Adverse costs are the costs arising throughout legal proceedings when a claim fails, including legal fees, disbursements and expenses, and are usually made against an unsuccessful Claimant. When making an adverse costs order, the Judge will consider who has ‘won’ the proceedings, the general rule being that the loser is liable to pay the winner their costs of proceedings.  These costs may be summarily assessed, or ordered to be assessed at a later date by way of detailed assessment.

Legal proceedings can result in large sums of costs being incurred which often dissuades a party from pursuing legal proceedings in the first instance, reducing access to justice.

Litigation funding can be used to protect against adverse costs, and even if a party is made the subject of an adverse costs order, the amount claimed in a Bill of Costs is not necessarily the amount that should be paid.  Points of Dispute can be used to challenge the level of adverse costs against a party.

 

Litigation Funding to Protect Against Adverse Costs

One way to fund legal proceedings and to protect yourself from cost in the event an adverse costs order is made, is by obtaining legal expenses insurance. There are two types of insurance policies:

1. Before The Event (BTE) insurance which acts like a typical insurance policy and insures a party prior to any incident up to a pre-set indemnity limit.  The indemnity limit often covers the total of the incurred legal fees and disbursements, as well as adverse legal fees in the event the case fails.

2. After the Event (ATE) insurance which generally covers own disbursements and adverse legal fees only.

Litigation funders are third parties who agree to finance all or part of the legal costs in return for a fee, payable by monies recovered from the proceedings.
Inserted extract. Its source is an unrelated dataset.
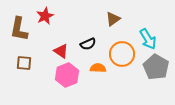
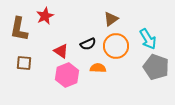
brown triangle: moved 2 px left
orange circle: moved 6 px left, 8 px up
gray pentagon: rotated 10 degrees counterclockwise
After the event insurance will substantially reduce the risk of an adverse costs order being financially detrimental, should the covered party not succeed in their case.

A law firm can enter into funding arrangements with a third party to fund litigation by purchasing the insurance on behalf of their clients and will cover the client’s liability for their own legal fees including disbursements and expense of the other party if the party is unsuccessful in the claim (ATE usually requires the funded Solicitor to act on a CFA however).

Some insurers insist on estimated settlement and costs risk figures from the outset, and so a party must obtain permission from the litigation funder if they wanted to accept an offer below the intended settlement figure, or if a party wished to discontinue proceedings. This can limit a party’s control over their claim.

Litigation funding and ATE insurance premiums are generally very expensive (between 20-30% of the amount of cover purchased) and are not recoverable from the paying party in most cases. Therefore, the insured party must pay the premium upfront or upon the recovery of damages in favour of the insured party.

Some funders will only fund Claimants. However, some may consider the funding of Defendants who meet the following criteria:

  • A substantial counterclaim with high prospects of success – usually prospects of 60% chance of success
  • The Defendant business has numerous legal cases
  • The Defendant agrees to give the litigation funder a stake in future assets

Such as in the case of Rowe & Others v Ingenious Media Holdings& Others [2020] EWHC 235 (Ch), the funder of adverse costs insurance can be ordered to pay security for costs in the event that an adverse costs order is made.

ATE Funding and The Arkin Cap

In the case of Arkin v Borchard Lines Ltd (Nos 2 and 3) [2005] 1 WLR 3055, the Claimant owned a shipping business and brought a claim against the Defendants alleging anti-competitive pricing. The Claimant’s legal representatives acted on a conditional fee agreement and turned to a litigation funder to meet the cost of expert evidence, to the sum of £1.3 million. The claim subsequently failed, and the Claimant had to pay £6million in adverse costs. As the Claimant did not have this money, the Defendant pursued the funder.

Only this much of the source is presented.